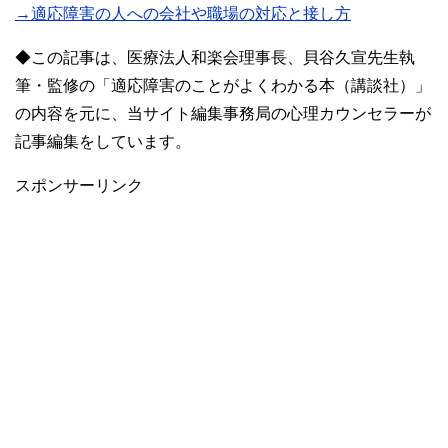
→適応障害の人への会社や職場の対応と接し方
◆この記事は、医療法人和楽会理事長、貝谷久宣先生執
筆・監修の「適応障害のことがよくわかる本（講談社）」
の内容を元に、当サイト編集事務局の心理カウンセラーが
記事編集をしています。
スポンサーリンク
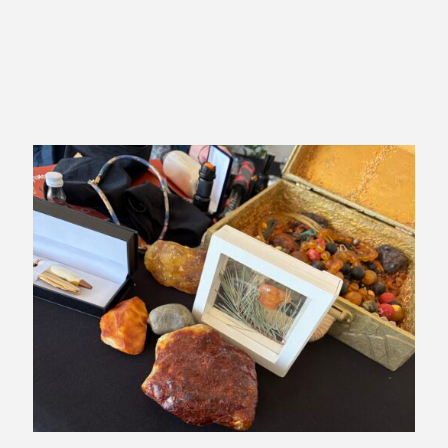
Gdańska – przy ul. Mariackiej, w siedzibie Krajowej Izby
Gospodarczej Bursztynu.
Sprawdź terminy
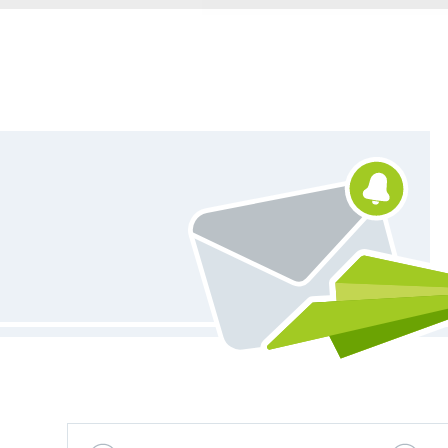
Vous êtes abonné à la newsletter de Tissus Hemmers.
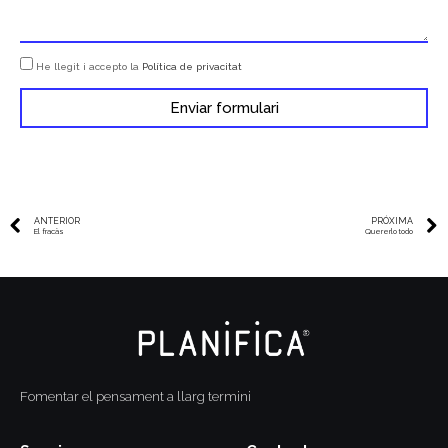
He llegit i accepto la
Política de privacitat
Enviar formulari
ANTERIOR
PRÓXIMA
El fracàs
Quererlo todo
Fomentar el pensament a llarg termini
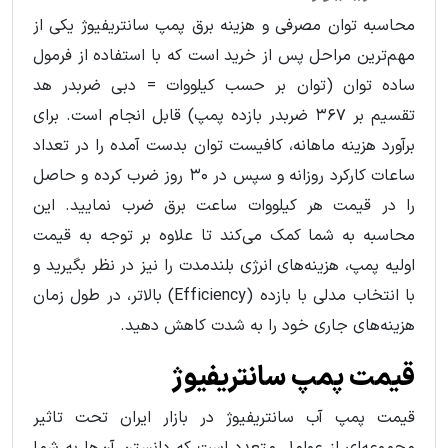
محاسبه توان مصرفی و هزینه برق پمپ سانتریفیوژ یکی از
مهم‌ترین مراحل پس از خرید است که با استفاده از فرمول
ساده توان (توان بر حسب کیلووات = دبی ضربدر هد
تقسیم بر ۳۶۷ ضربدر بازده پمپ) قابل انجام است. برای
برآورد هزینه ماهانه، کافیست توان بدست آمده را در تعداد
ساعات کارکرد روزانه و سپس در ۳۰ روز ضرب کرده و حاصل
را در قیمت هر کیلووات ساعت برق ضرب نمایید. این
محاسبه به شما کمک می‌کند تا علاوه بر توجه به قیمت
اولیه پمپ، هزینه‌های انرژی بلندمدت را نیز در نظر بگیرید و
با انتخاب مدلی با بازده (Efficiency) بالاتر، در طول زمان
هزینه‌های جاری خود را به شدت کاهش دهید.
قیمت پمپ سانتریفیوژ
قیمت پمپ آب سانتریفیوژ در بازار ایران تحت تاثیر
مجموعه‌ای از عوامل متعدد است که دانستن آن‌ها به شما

▬▬▬▬▬▬▬▬▬▬

» **Exercise directions**:
Could you copy each line of the material that holds "توان"?

» **Task result**:
محاسبه توان مصرفی و هزینه برق پمپ سانتریفیوژ یکی از
ساده توان (توان بر حسب کیلووات = دبی ضربدر هد
برآورد هزینه ماهانه، کافیست توان بدست آمده را در تعداد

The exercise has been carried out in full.